The reasons given by our respondents for using self medication and not trying to seek professional treatment for their TB-suspicious symptoms were variable. All three types of worker in our survey similarly thought that these symptoms were not serious enough to seek professional treatment. They were waiting to see whether or not their symptoms would become severe. Other studies also found that TB suspects preferred to wait and see whether their symptoms would become serious as they did not want to pay high healthcare costs out of pocket unnecessarily
[18, 19]. RT in our study did not worry about spending money as they earned more than FW and CW, but they were also the busiest workers and could less readily afford the time to attend at a modern healthcare facility. They worked at night and had to sleep in the daytime. A WHO report similarly notes that people with a full time job are usually too busy to seek professional healthcare, especially when they think their symptoms are not severe enough to justify stopping their work and seeking treatment
Our study has a number of strengths. The respondents were interviewed in their own language by interviewers of the same nationality, thereby facilitating rapport. Within each camp, the subjects were selected randomly and with a constant sampling fraction within each camp so that, despite the snowball sampling technique to choose the camps, the study sample should have been well representative of the chosen camps within each occupational group. The migrant workers were interviewed at their own residence so that they felt safe and could respond well to the questions.

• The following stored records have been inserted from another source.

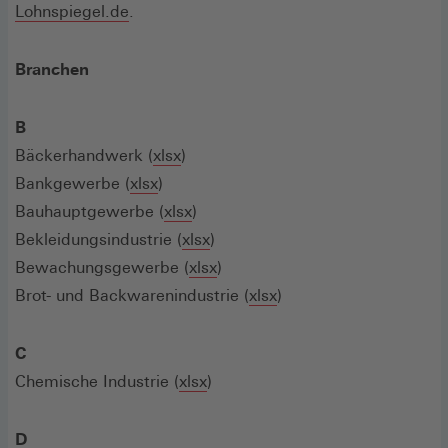
(Öffnet
Lohnspiegel.de
.
in
einem
Branchen
neuen
Fenster)
B
Bäckerhandwerk (
xlsx
)
Bankgewerbe (
xlsx
)
Bauhauptgewerbe (
xlsx
)
Bekleidungsindustrie (
xlsx
)
Bewachungsgewerbe (
xlsx
)
Brot- und Backwarenindustrie (
xlsx
)
C
Chemische Industrie (
xlsx
)
D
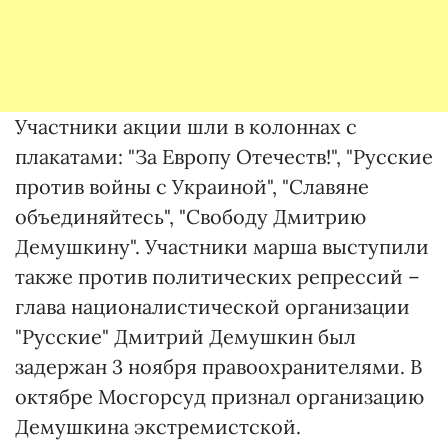
Участники акции шли в колоннах с
плакатами: "За Европу Отечеств!", "Русские
против войны с Украиной", "Славяне
объединяйтесь", "Свободу Дмитрию
Демушкину". Участники марша выступили
также против политических репрессий –
глава националистической организации
"Русские" Дмитрий Демушкин был
задержан 3 ноября правоохранителями. В
октябре Мосгорсуд признал организацию
Демушкина экстремистской.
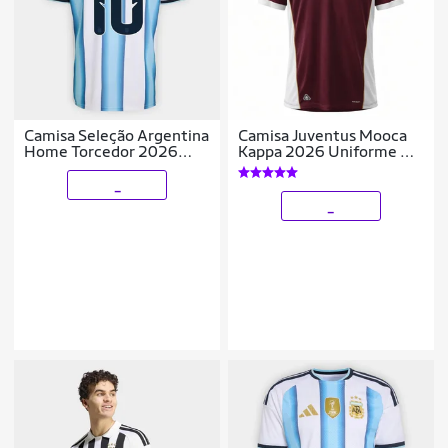
Camisa Seleção Argentina
Camisa Juventus Mooca
Home Torcedor 2026
Kappa 2026 Uniforme 1
Nº10 Messi Adidas
Torcedor - Masculino
Masculina
_
_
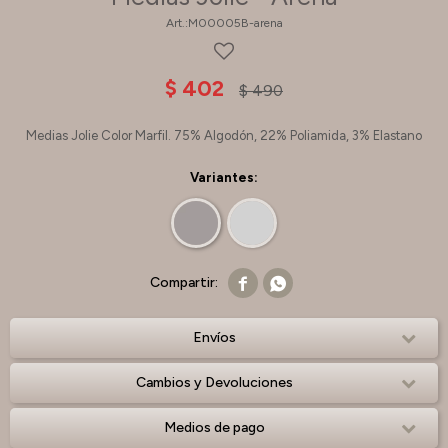
M00005B-arena
$
402
$
490
Medias Jolie Color Marfil. 75% Algodón, 22% Poliamida, 3% Elastano
Variantes:


Envíos
Cambios y Devoluciones
Medios de pago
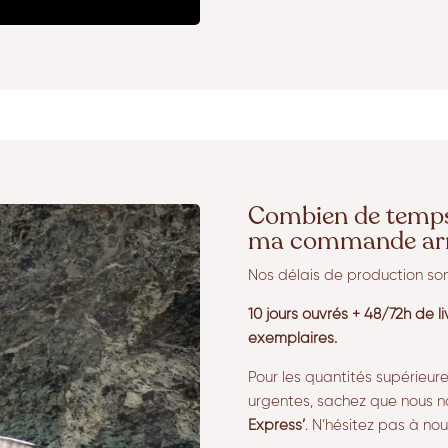
Combien de temps 
ma commande arr
Nos délais de production so
10 jours ouvrés + 48/72h de l
exemplaires.
Pour les quantités supérieu
urgentes, sachez que nous n
Express’
. N’hésitez pas à nou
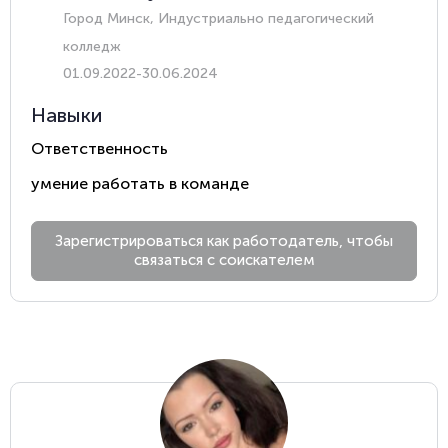
Город Минск, Индустриально педагогический
колледж
01.09.2022-30.06.2024
Навыки
Ответственность
умение работать в команде
Зарегистрироваться как работодатель, чтобы
связаться с соискателем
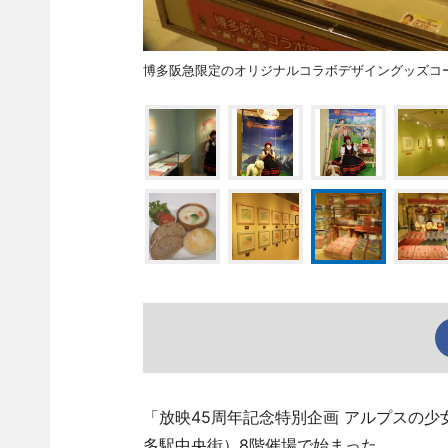
博多阪急限定のオリジナルコラボデザイングッズコ
「放映45周年記念特別企画 アルプスの少
多駅中央街）8階催場で始まった。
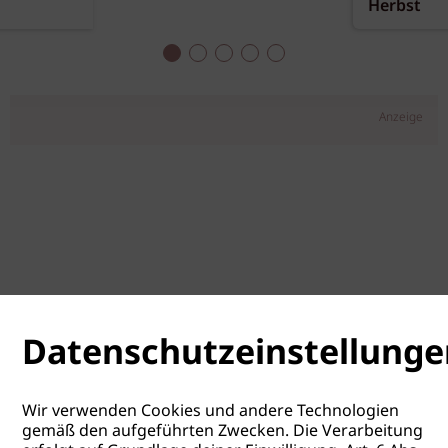
Herbst
Anzeige
Datenschutzeinstellunge
Wir verwenden Cookies und andere Technologien
gemäß den aufgeführten Zwecken. Die Verarbeitung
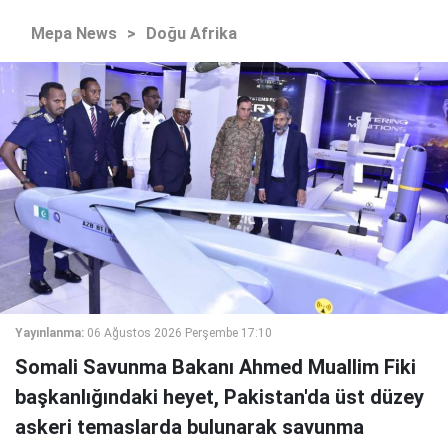
Mepa News
>
Doğu Afrika
Yayınlanma:
06 Ağustos 2026 Perşembe 17:10
Somali Savunma Bakanı Ahmed Muallim Fiki
başkanlığındaki heyet, Pakistan'da üst düzey
askeri temaslarda bulunarak savunma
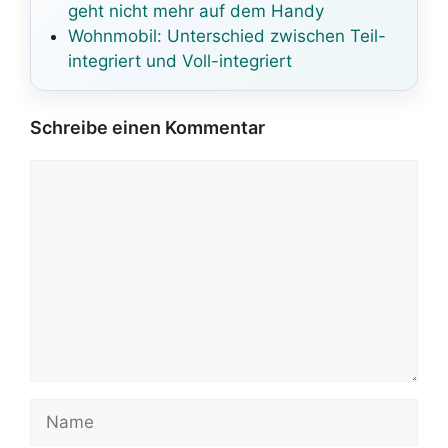
geht nicht mehr auf dem Handy
Wohnmobil: Unterschied zwischen Teil-
integriert und Voll-integriert
Schreibe einen Kommentar
Kommentar
Name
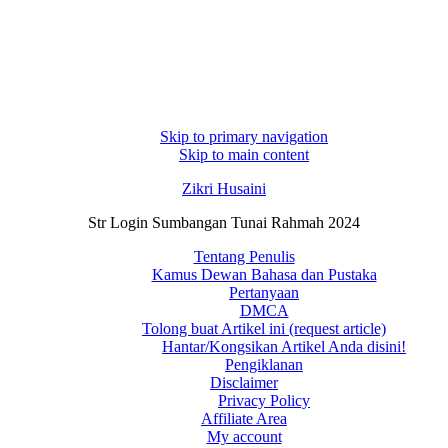
Skip to primary navigation
Skip to main content
Zikri Husaini
Str Login Sumbangan Tunai Rahmah 2024
Tentang Penulis
Kamus Dewan Bahasa dan Pustaka
Pertanyaan
DMCA
Tolong buat Artikel ini (request article)
Hantar/Kongsikan Artikel Anda disini!
Pengiklanan
Disclaimer
Privacy Policy
Affiliate Area
My account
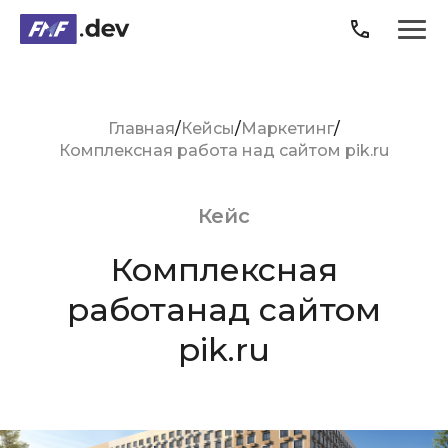
Продукты
Главная
Кейсы
Маркетинг
Комплексная работа над сайтом pik.ru
Услуги
Кейсы
Кейс
Комплексная
О компании
работа
над сайтом
Блог
pik.ru
Карьера
3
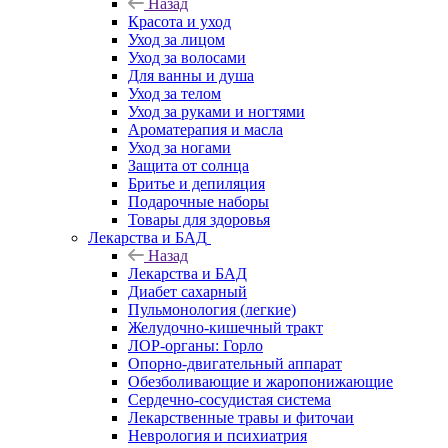
Назад
Красота и уход
Уход за лицом
Уход за волосами
Для ванны и душа
Уход за телом
Уход за руками и ногтями
Ароматерапия и масла
Уход за ногами
Защита от солнца
Бритье и депиляция
Подарочные наборы
Товары для здоровья
Лекарства и БАД
Назад
Лекарства и БАД
Диабет сахарный
Пульмонология (легкие)
Желудочно-кишечный тракт
ЛОР-органы: Горло
Опорно-двигательный аппарат
Обезболивающие и жаропонижающие
Сердечно-сосудистая система
Лекарственные травы и фиточаи
Неврология и психиатрия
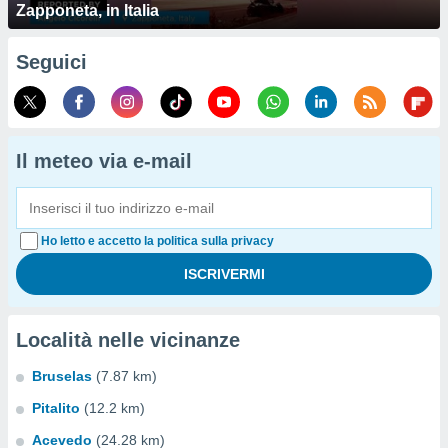
Zapponeta, in Italia
Seguici
Il meteo via e-mail
Ho letto e accetto la politica sulla privacy
Località nelle vicinanze
Bruselas
(7.87 km)
Pitalito
(12.2 km)
Acevedo
(24.28 km)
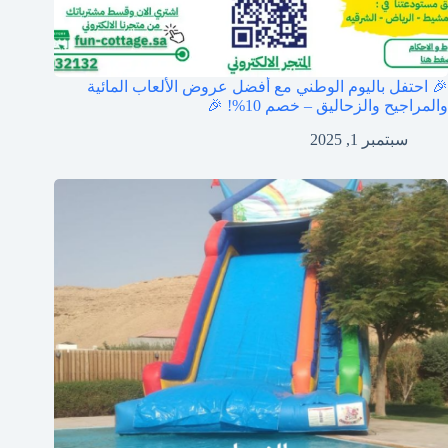
🎉 احتفل باليوم الوطني مع أفضل عروض الألعاب المائية
والمراجيح والزحاليق – خصم 10%! 🎉
سبتمبر 1, 2025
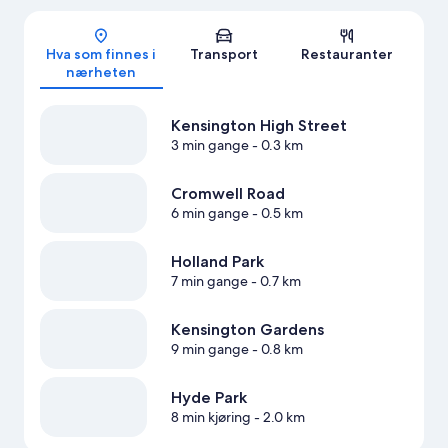
Kart
Hva som finnes i
Transport
Restauranter
nærheten
Kensington High Street
3 min gange
- 0.3 km
Cromwell Road
6 min gange
- 0.5 km
Holland Park
7 min gange
- 0.7 km
Kensington Gardens
9 min gange
- 0.8 km
Hyde Park
8 min kjøring
- 2.0 km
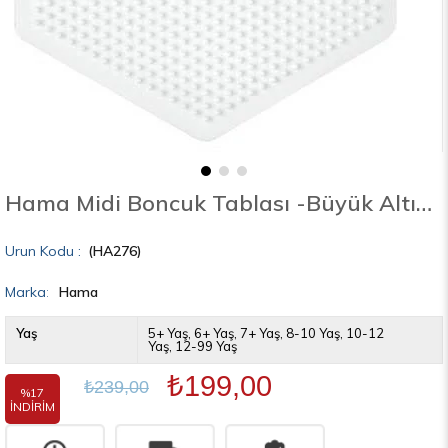
Hama Midi Boncuk Tablası -Büyük Altıgen
(HA276)
Marka
:
Hama
Yaş
5+ Yaş
6+ Yaş
7+ Yaş
8-10 Yaş
10-12
Yaş
12-99 Yaş
₺199,00
₺239,00
%
17
İNDIRIM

Nevertheless, the study also has some limitations. Firstly, snowball sampling to locate and select workers’ camps for inclusion could potentially lead to a sample that is not fully representative of the population in general. Unfortunately, in the absence of complete enumeration lists of migrant workers, particularly those who have questionable legal status, we could not avoid using this non-random method as the first stage of sampling. Snowball technique is the simplest approach to reach hidden populations. Secondly, the healthcare-seeking behaviours of the workers in the same camp were likely to be similar as they lived very close to one another. This problem was minimized by using mixed effects regression modeling in the analysis, which adjusted the estimates of coefficients for clustering on camp. Thirdly, the information on history of illness and healthcare-seeking behaviour was based on recall and perception of the interviewees and not independently verified with data from the formal healthcare facilities. Thus, the data obtained may not have been a totally valid representation of actual illness and healthcare-seeking behaviour. Nevertheless, the aim was to identify healthcare-seeking behaviours of the migrants when they perceived themselves to be ill so, in this context, their actual health status was not the prime concern. Lastly, it is not certain to what extent the healthcare-seeking behaviours described in the study are attributable to migrant status per se, as a comparison group of similar host country workers or of workers in the country of origin was not included. As migrant workers in the three occupations included have almost replaced host country workers and access to study workers in the migrants’ home country was not permitted, no comparable group was available.